Test artifact convention
Everything lives on the host:
- Test specs →
tests/ - Fixtures →
tests/fixtures/ - Goal verification scripts →
goals/<goal-dir>/checks/ - Test output artifacts →
goals/<goal-dir>/test-artifacts/
Step 6 — Hand off
After writing the files, print:
Generated:
goals/<slug>/GOAL.md
goals/<slug>/VERIFY.md
goals/<slug>/PROGRESS.md
To run with Codex /goal:
/goal Complete goals/<slug>/GOAL.md. Use goals/<slug>/VERIFY.md as the verification contract. Update goals/<slug>/PROGRESS.md continuously.
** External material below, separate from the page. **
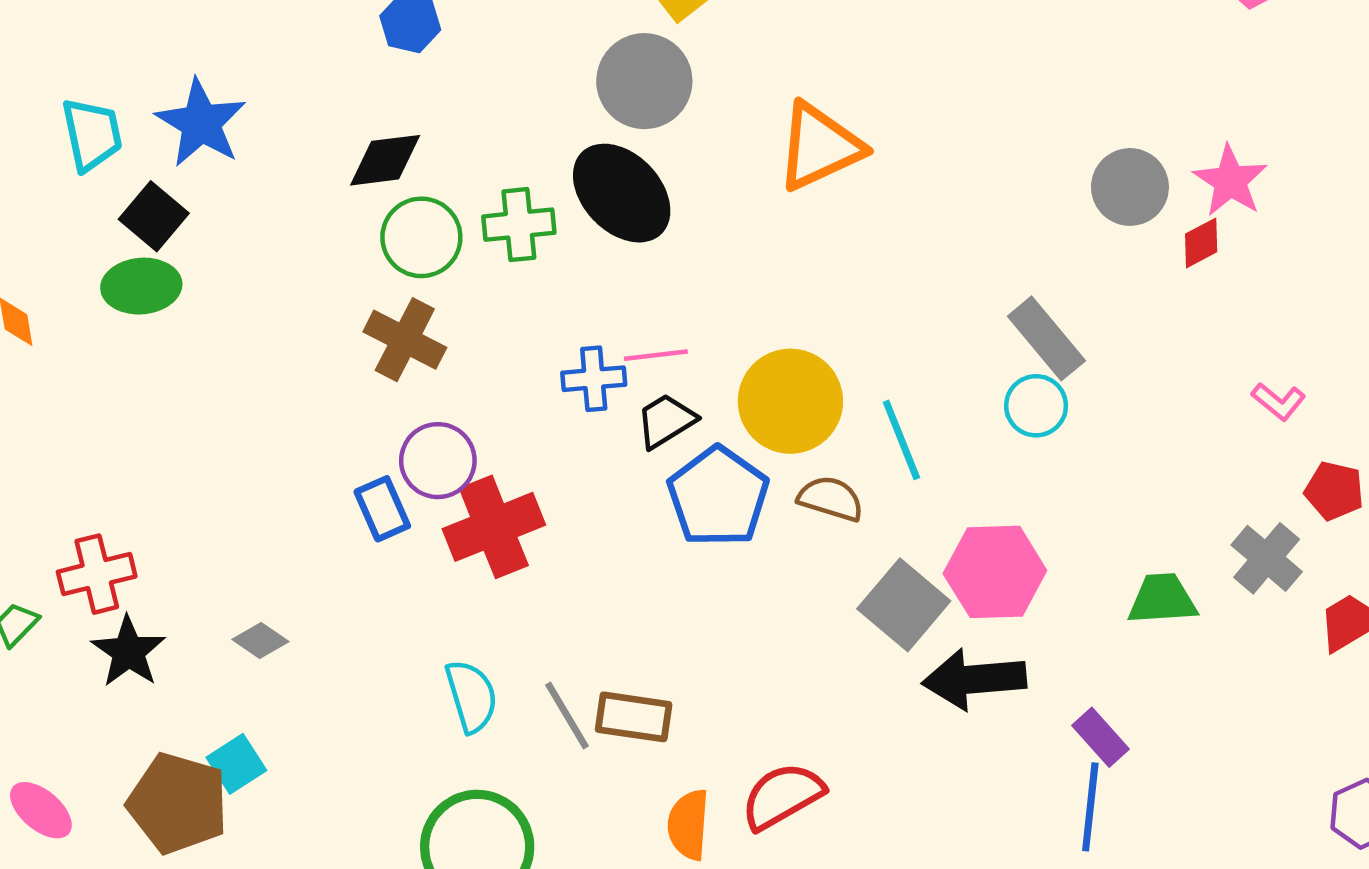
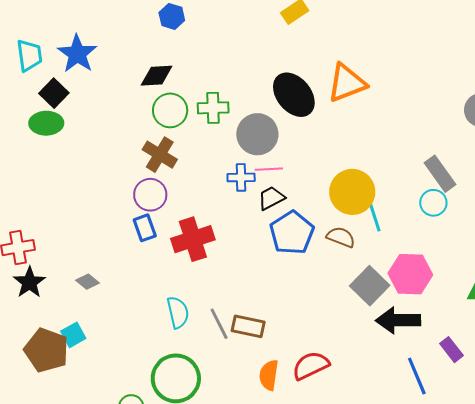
gray circle: (644, 81) -> (257, 134), moved
black ellipse: (622, 193) -> (294, 95), moved
yellow circle: (790, 401) -> (352, 192), moved
purple circle: (438, 461) -> (150, 195), moved
blue line: (1090, 807) -> (417, 376), moved, turned -33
Treat uncertainty as incomplete.
How to run:
1. Open Codex inside this repo: codex
2. (Optional) /plan Read goals/<slug>/GOAL.md and VERIFY.md and propose an implementation plan.
3. Paste the /goal command above.
4. Review changes via `git diff` before committing.
If scaffold files were created in Step 4, list them above the goal trio under Scaffolded:.
If goals-plan.md was written in Step 2, append a Next slice: note.
New CLI vs. existing CLI
| Scenario | Detection | Behavior difference |
|---|---|---|
| New CLI | No bin field in package.json, no src/cli.* |
Full scaffold offered, all questions asked |
| Existing CLI | bin field exists, entry points found |
No scaffold, questions focus on the new command/feature, probe informs existing conventions to respect |
For existing CLIs:
- Respect existing arg parsing library (don't recommend commander if yargs is already in use)
- Respect existing module system (don't ask ESM/CJS)
- Respect existing test framework
- Focus questions on the new command's scope, I/O contract, and acceptance criteria
- Still generate the full goal trio, but GOAL.md "Source of Truth" references existing files
Stop conditions
Stop and ask the user instead of guessing if:
- The spec implies an external API with credentials not described.
- The spec implies a database schema but the data model isn't clear.
- The slug or project folder collides with something in the repo.
- More than 3 question rounds and confidence still under 95%.
- The user's probe state contradicts their spec (e.g., "new CLI" but
bin/already exists). - The spec describes a daemon, server, or long-running process (not a CLI tool).
- The spec requires platform-specific behavior (Windows services, macOS keychain).
What this skill does not do
- It does not implement the CLI tool. That's
/goal's job. - It does not run tests. That's
/goal's job. - It does not work for non-Node.js projects (Python CLIs, Go CLIs, etc.).
- It does not work for web apps, servers, or daemons.
- It does not fix bugs. For bug fixes, use the bug-fix templates in
codex-goal-templates.mddirectly. - It does not handle publishing readiness (npm publish config, GitHub releases, etc.).